All fields bind from the environment via the parent Settings (EVEROS_MULTIMODAL__<FIELD>) or the [multimodal] TOML section.

Env varDefaultMeaning
EVEROS_MULTIMODAL__MODELgoogle/gemini-3-flash-previewParsing model; must accept image_url parts
EVEROS_MULTIMODAL__API_KEYAPI key for the multimodal endpoint
EVEROS_MULTIMODAL__BASE_URLhttps://openrouter.ai/api/v1OpenAI-compatible base URL
EVEROS_MULTIMODAL__MAX_CONCURRENCY4Cap on parallel multimodal calls within one extraction
EVEROS_MULTIMODAL__FILE_URI_MAX_BYTES52428800 (50 MiB)Max size of a file:// asset
EVEROS_MULTIMODAL__FILE_URI_ALLOW_DIRS[] (any)JSON list of allowlisted base dirs for file:// URIs

Errors and limits

Two failure classes behave differently. Deterministic problems (nothing to parse, no handler, missing system dependency) abort the whole /add batch with 415. A transient multimodal-LLM failure (timeout, rate-limit, the model rejecting the asset) degrades just that item — the request still returns 200, the item is marked parse_status="failed" and contributes no text, and the rest of the batch extracts normally.

ConditionResult
Non-text item carries only text (no uri / base64)415 (batch aborted)
Extension / modality the parser has no handler for415 (batch aborted)
base64 without a resolvable ext / MIME to dispatch on415 (batch aborted)
Office document but no LibreOffice (soffice) on host415 (batch aborted)
file:// fails a guardrail (missing / non-regular / too large / outside allowlist)415 (batch aborted)
Multimodal LLM call fails (timeout / rate-limit / model rejects the asset)200 — that item is skipped (parse_status="failed"), the rest of the batch still extracts

The 415 body uses the standard error envelope with the parse-failure reason in error.message — see api.md → POST /add.

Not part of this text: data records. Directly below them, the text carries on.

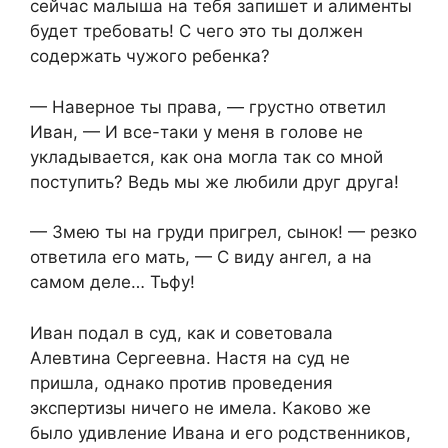
сейчас малыша на тебя запишет и алименты
будет требовать! С чего это ты должен
содержать чужого ребенка?
— Наверное ты права, — грустно ответил
Иван, — И все-таки у меня в голове не
укладывается, как она могла так со мной
поступить? Ведь мы же любили друг друга!
— Змею ты на груди пригрел, сынок! — резко
ответила его мать, — С виду ангел, а на
самом деле… Тьфу!
Иван подал в суд, как и советовала
Алевтина Сергеевна. Настя на суд не
пришла, однако против проведения
экспертизы ничего не имела. Каково же
было удивление Ивана и его родственников,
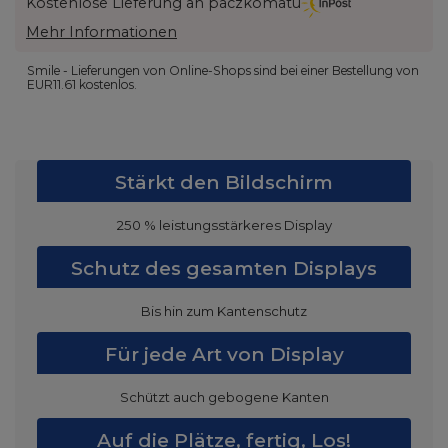
Kostenlose Lieferung an paczkomatu
Mehr Informationen
Smile - Lieferungen von Online-Shops sind bei einer Bestellung von
EUR11.61
kostenlos.
Stärkt den Bildschirm
250 % leistungsstärkeres Display
Schutz des gesamten Displays
Bis hin zum Kantenschutz
Für jede Art von Display
Schützt auch gebogene Kanten
Auf die Plätze, fertig, Los!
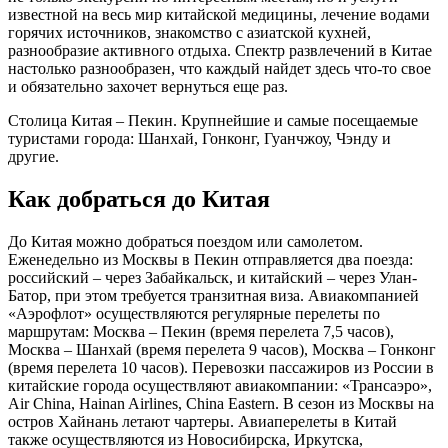
известной на весь мир китайской медицины, лечение водами
горячих источников, знакомство с азиатской кухней,
разнообразие активного отдыха. Спектр развлечений в Китае
настолько разнообразен, что каждый найдет здесь что-то свое
и обязательно захочет вернуться еще раз.
Столица Китая – Пекин. Крупнейшие и самые посещаемые
туристами города: Шанхай, Гонконг, Гуанчжоу, Чэнду и
другие.
Как добраться до Китая
До Китая можно добраться поездом или самолетом.
Еженедельно из Москвы в Пекин отправляется два поезда:
российский – через Забайкальск, и китайский – через Улан-
Батор, при этом требуется транзитная виза. Авиакомпанией
«Аэрофлот» осуществляются регулярные перелеты по
маршрутам: Москва – Пекин (время перелета 7,5 часов),
Москва – Шанхай (время перелета 9 часов), Москва – Гонконг
(время перелета 10 часов). Перевозки пассажиров из России в
китайские города осуществляют авиакомпании: «Трансаэро»,
Air China, Hainan Airlines, China Eastern. В сезон из Москвы на
остров Хайнань летают чартеры. Авиаперелеты в Китай
также осуществляются из Новосибирска, Иркутска,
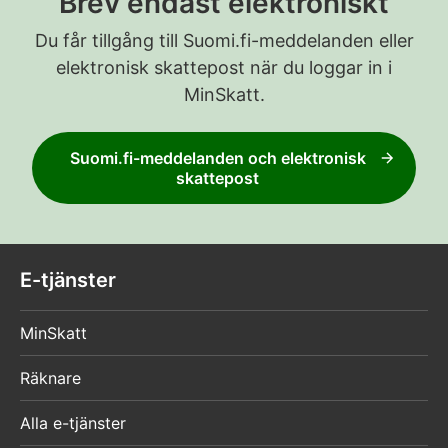
Brev endast elektroniskt
Du får tillgång till Suomi.fi-meddelanden eller
elektronisk skattepost när du loggar in i
MinSkatt.
Suomi.fi-meddelanden och elektronisk
skattepost
E-tjänster
MinSkatt
Räknare
Alla e-tjänster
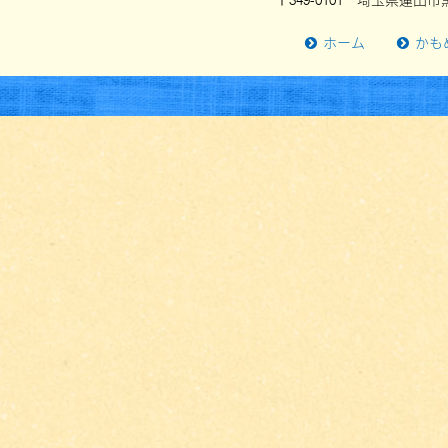
〒349-0101 埼玉県蓮田市黒
ホーム
かも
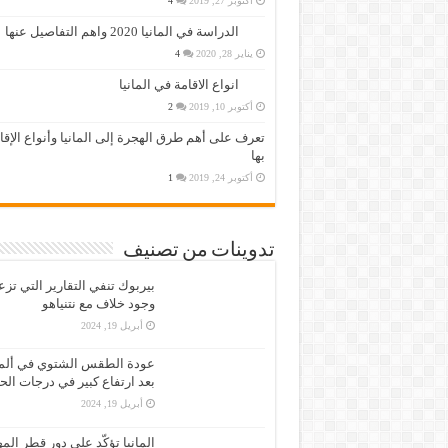
أكتوبر 27, 2019
4
الدراسة في المانيا 2020 واهم التفاصيل عنها
يناير 28, 2020
4
انواع الاقامة في المانيا
أكتوبر 10, 2019
2
تعرف على أهم طرق الهجرة إلى المانيا وأنواع الإق
بها
أكتوبر 24, 2019
1
تدوينات من تصنيف
بيربوك تنفي التقارير التي تز
وجود خلاف مع نتنياهو
أبريل 19, 2024
عودة الطقس الشتوي في ألمان
بعد ارتفاع كبير في درجات الح
أبريل 19, 2024
المانيا تؤكّد على دور قطر الم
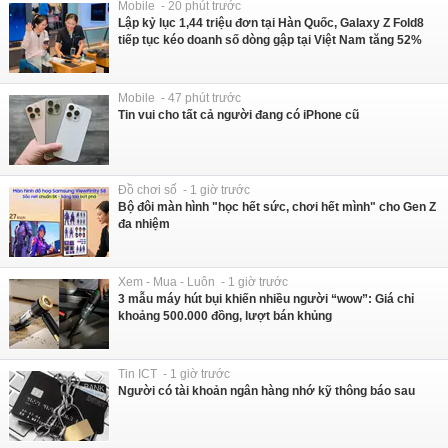
Mobile - 20 phút trước
Lập kỷ lục 1,44 triệu đơn tại Hàn Quốc, Galaxy Z Fold8
tiếp tục kéo doanh số dòng gập tại Việt Nam tăng 52%
Mobile - 47 phút trước
Tin vui cho tất cả người đang có iPhone cũ
Đồ chơi số - 1 giờ trước
Bộ đôi màn hình "học hết sức, chơi hết mình" cho Gen Z
đa nhiệm
Xem - Mua - Luôn - 1 giờ trước
3 mẫu máy hút bụi khiến nhiều người “wow”: Giá chỉ
khoảng 500.000 đồng, lượt bán khủng
Tin ICT - 1 giờ trước
Người có tài khoản ngân hàng nhớ kỹ thông báo sau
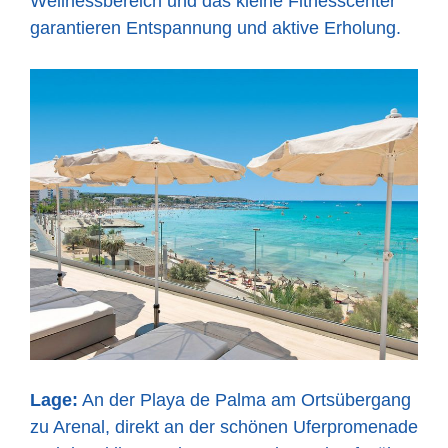
Wellnessbereich und das kleine Fitnesscenter
garantieren Entspannung und aktive Erholung.
Lage:
An der Playa de Palma am Ortsübergang
zu Arenal, direkt an der schönen Uferpromenade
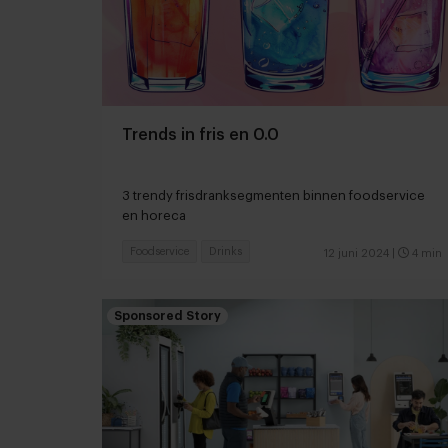
Trends in fris en 0.0
3 trendy frisdranksegmenten binnen foodservice
en horeca
Foodservice
Drinks
12 juni 2024
|
4 min
Sponsored Story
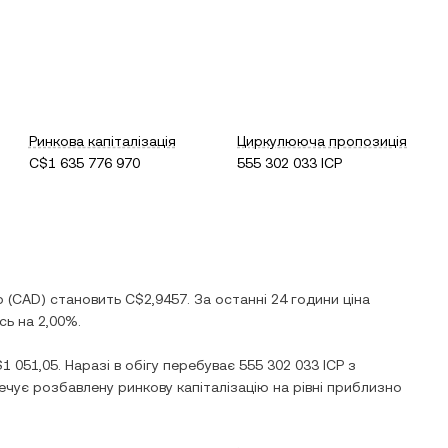
Ринкова капіталізація
Циркулююча пропозиція
C$1 635 776 970
555 302 033 ICP
р
(
CAD
) становить
C$2,9457
. За останні 24 години ціна
сь
на
2,00%
.
1 051,05
. Наразі в обігу перебуває
555 302 033 ICP
з
ечує розбавлену ринкову капіталізацію на рівні приблизно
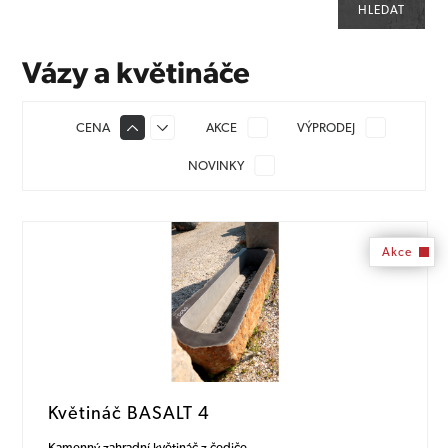
Vázy a květináče
CENA
AKCE
VÝPRODEJ
NOVINKY
Akce
Květináč BASALT 4
Kamenný zahradní květináč z čediče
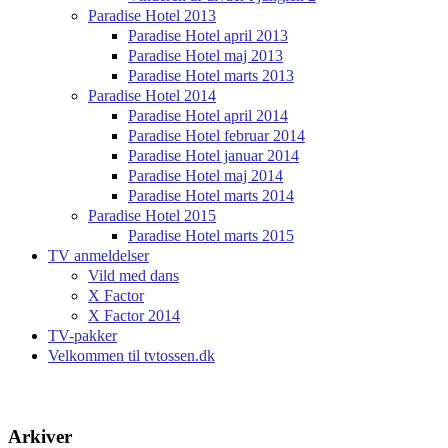
Paradise Hotel 2013
Paradise Hotel april 2013
Paradise Hotel maj 2013
Paradise Hotel marts 2013
Paradise Hotel 2014
Paradise Hotel april 2014
Paradise Hotel februar 2014
Paradise Hotel januar 2014
Paradise Hotel maj 2014
Paradise Hotel marts 2014
Paradise Hotel 2015
Paradise Hotel marts 2015
TV anmeldelser
Vild med dans
X Factor
X Factor 2014
TV-pakker
Velkommen til tvtossen.dk
Arkiver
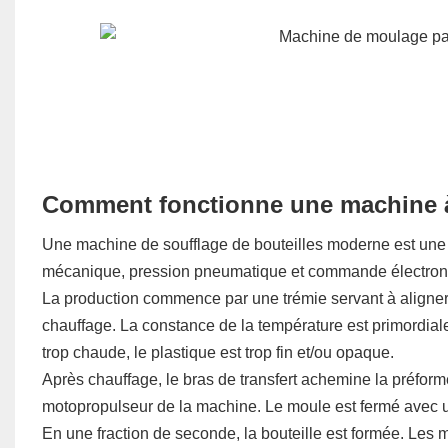
Comment fonctionne une machine à s
Une machine de soufflage de bouteilles moderne est un
mécanique, pression pneumatique et commande électron
La production commence par une trémie servant à aligner 
chauffage. La constance de la température est primordiale à 
trop chaude, le plastique est trop fin et/ou opaque.
Après chauffage, le bras de transfert achemine la préforme 
motopropulseur de la machine. Le moule est fermé avec un
En une fraction de seconde, la bouteille est formée. Les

Searching multimodal memory

Nothing special is required. Because parsed text is folded into the same episodes and memory cells as text turns, every retrieval method works across multimodal-derived memory unchanged:

curl -X POST http://127.0.0.1:8000/api/v1/memory/search \
  -H 'Content-Type: application/json' \
  -d '{
    "user_id": "alice",
    "query": "whiteboard from the planning session",
    "method": "hybrid"
  }'

keyword, vector, hybrid (default), and agentic all apply — see api.md → SearchMethod.